Soft sensing is a potential solution according a new study by researchers at the University of Ottawa and the Digital Technologies Research Center at Canada’s National Research Council, which suggests this type of monitoring and modeling can increase yields and make production cheaper.
“Soft sensors use physical or machine learning models that predict or estimate quantities of interest based on raw data. They consist of mathematical models that use data from a measurement device to predict a quantity of interest, which is used to generate new information about the bioprocess.”
The authors say while biopharma is investing millions in serum-free suspension, stable cell lines, helper-dependent AAV systems, and other methods like baculovirus-insect cells to improve yields and vector quality, use of cheaper soft sensing has been limited. And this, they argue, is a missed opportunity given that soft sensing is cheaper and more impactful than other vector yield boosting efforts.
“A typical production run of an rAAV-vector treatment utilizing high-yield cell lines and large-capacity bioreactors may only produce ten doses of a systemic gene therapy from a single batch at the cost of about $100,000 per dosage.

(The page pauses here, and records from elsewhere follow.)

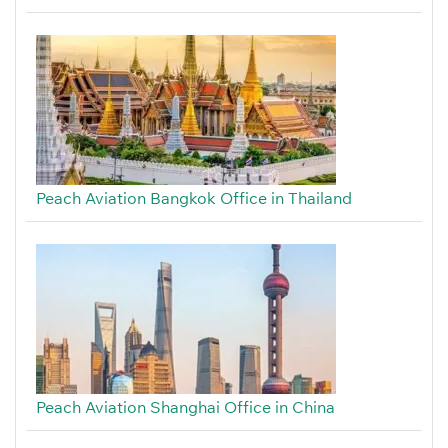
Peach Aviation Bangkok Office in Thailand
Peach Aviation Shanghai Office in China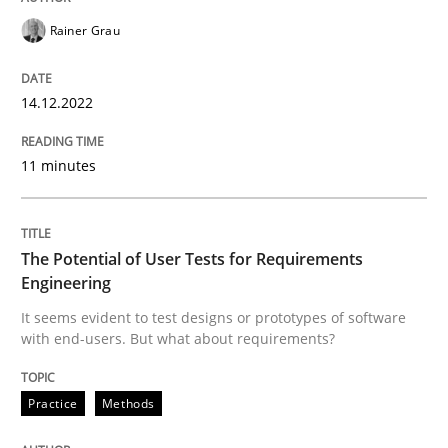
Practice
Methods
Rainer Grau
The Potential of User Tests for Requir
14.12.2022
11 minutes
It seems evident to test designs or prototypes of so
The Potential of User Tests for Requirements
Written by
Katarzyna Małecka
20. April 2021 · 11 minutes read
Engineering
It seems evident to test designs or prototypes of software
with end-users. But what about requirements?
READ ARTICLE
Practice
Methods
RE Magazine - The community's experie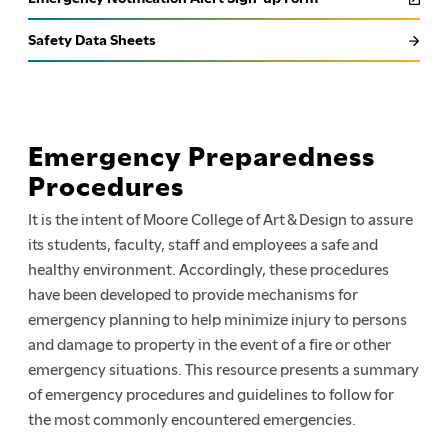
Safety Data Sheets
Emergency Preparedness
Procedures
It is the intent of Moore College of Art & Design to assure
its students, faculty, staff and employees a safe and
healthy environment. Accordingly, these procedures
have been developed to provide mechanisms for
emergency planning to help minimize injury to persons
and damage to property in the event of a fire or other
emergency situations. This resource presents a summary
of emergency procedures and guidelines to follow for
the most commonly encountered emergencies.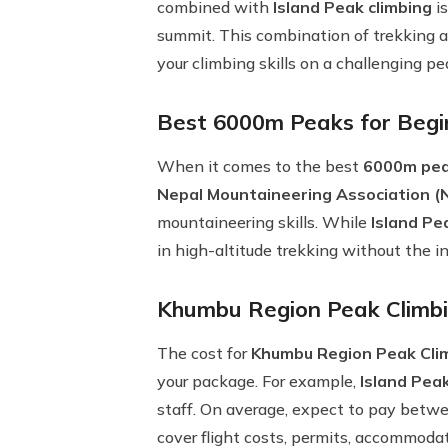
combined with
Island Peak climbing
is
summit. This combination of trekking a
your climbing skills on a challenging pe
Best 6000m Peaks for Begi
When it comes to the best
6000m pea
Nepal Mountaineering Association 
mountaineering skills. While
Island Pe
in high-altitude trekking without the 
Khumbu Region Peak Climbi
The cost for
Khumbu Region Peak Cli
your package. For example,
Island Peak
staff. On average, expect to pay bet
cover flight costs, permits, accommoda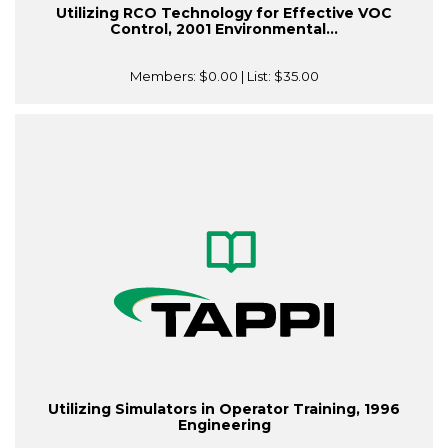
Utilizing RCO Technology for Effective VOC
Control, 2001 Environmental...
Members:
$0.00
| List:
$35.00
Utilizing Simulators in Operator Training, 1996
Engineering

“Consequently, any technological advancement that decreases the cost per dose would be immediately advantageous. Soft sensors provide a fast and low-cost approach to control and monitor the bioprocesses by enabling real-time screening and control of critical process variables of the upstream process to ensure product quality and process consistency.”
Increased use of soft sensors also fits with growing biopharmaceutical industry interest in digital technologies and real-time processes monitoring, according to the authors.
“Soft sensors are a crucial enabler of Biopharma 4.0 since it enables real-time monitoring of variables that are difficult to measure directly or that can only be measured at a low sampling frequency. This is a vital step towards the digital transformation of bioprocesses.
“The application of soft sensors in upstream rAAV production can contribute to the reduction of time and production costs, the generation of relevant data, improved control of bioprocesses, increased product quality, and the reduction of raw material waste.”